The Senate is on the verge of passing a bipartisan package of gun reforms in response to mass shootings in Texas, New York, and elsewhere after decades of failures.
The framework falls short of previous bills that gun safety groups championed over the last two decades, which sought to make background checks universal and renew bans on assault weapons. But leading advocacy groups are already hailing the move as a potential breakthrough, even with no legislative text and some significant last-second hurdles to clear in negotiations.
John Feinblatt, president of Everytown For Gun Safety, is one of those activists backing the bill. We spoke to him on Wednesday about what's in the framework, how it might help, and why he thinks Democrats should accept a compromise. Here is some of that discussion, edited for length and style:
Q: It’s been 10 years since Sandy Hook, which was 13 years after Columbine, which led to its own failed push for gun legislation. What is different this time?
Feinblatt: I think the American public is just fed up.
Q: Tell me about the real world impact of breaking that logjam. Are there provisions in this bill that you think will actually save lives?
Feinblatt: Without a doubt. I’ll give you sort of a top three that stand out for me.
The first would be implementing and incentivizing the Red Flag laws. The tragedy in Buffalo was a textbook case for a Red Flag law, the problem was nobody took that tool out of the toolbox. New York State has a strong Red Flag law that could have been used in that case and would have likely saved lives.
What’s important about this bill is it’s going to incentivize states that currently have Red Flag laws to do training. It’s really important to educate people about laws, and particularly in the case of a Red Flag law, because it can be triggered not just by law enforcement, but it can be triggered by family members and, in the case of New York State, it can be triggered by school officials. That takes training. So this is important. This can save lives. There’s no question about it.

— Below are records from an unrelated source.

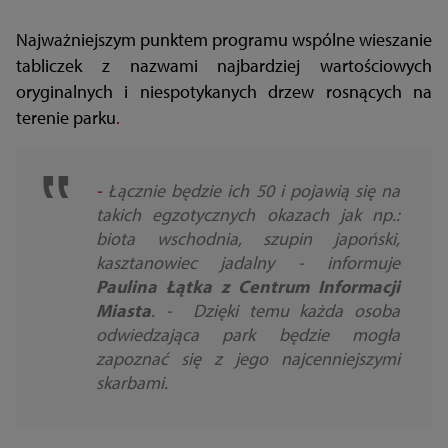
Najważniejszym punktem programu wspólne wieszanie
tabliczek z nazwami najbardziej wartościowych
oryginalnych i niespotykanych drzew rosnących na
terenie parku
.
-
Łącznie będzie ich 50 i pojawią się na
takich egzotycznych okazach jak np.:
biota wschodnia, szupin japoński,
kasztanowiec jadalny - informuje
Paulina Łątka z Centrum Informacji
Miasta
. - Dzięki temu każda osoba
odwiedzająca park będzie mogła
zapoznać się z jego najcenniejszymi
skarbami.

I would also talk about the provisions to disarm domestic abusers, because the truth is that the current federal law couldn’t be more anachronistic.
Many states have updated their laws to conform to current customs and current family constellations. The federal government hasn’t.
The other provision that I would point out is in both Uvalde and in Buffalo, we were dealing with 18 year olds. And what this does is it provides for an enhanced background check, and a period to investigate, whenever anybody under 21 tries to buy a long gun, which includes an assault weapon.
Q: The framework includes money for school safety, although the details are a little vague right now. What’s your understanding of where those resources are likely to go?
Feinblatt: I think that it’s important to use them for training, it’s important to enhance the psychological services that are available within schools, it’s important to enhance what I would call education, which comes down to, if you see something, say something, which is really another way of describing a Red Flag law. So there are all sorts of ways that you can provide safer school settings, besides Ted Cruz’s suggestion of only having one exit and entrance door.
Q: One risk for Democrats with these talks is that, by allowing Republicans to say they’ve done something on guns, they’ll release the pressure to pass more significant legislation that you support, like universal background checks or a ban on assault weapons. What would you say to people who share that concern?
Feinblatt: In fact, just the opposite is true. The problem with this issue is it’s so intensely politicized. And now we’re at a moment where a piece of legislation is going to be passed with large bipartisan support. What that will do is signal to other elected officials that this is not a political issue, it’s a public health issue, and that you will find more people willing to actually take the next step, whether it be at the federal level, the state level, or the city level.
Q: Does it affect things at all that the NRA seems to be at such a low point? They’ve been dealing with a lot of internal problems, do you feel like that’s had any influence on the negotiations?
Feinblatt: The NRA is spending one in five dollars on lawsuits. I think what they’re preoccupied with is survival, not with influencing what’s going on in Congress.
Q: Do you think there’s still a significant chance this might fail at the finish line here? How confident are you that this will pass?
Feinblatt: I am pretty confident it will pass. We’ve got 10 Republicans, 10 Democrats that have already signed on to the framework, we’ve got Mitch McConnell signaling that he can support the framework. I think that nothing happened after Sandy Hook, nothing happened after Columbine, nothing happened after Las Vegas, nothing happened after Parkland. This is the moment this is going to happen.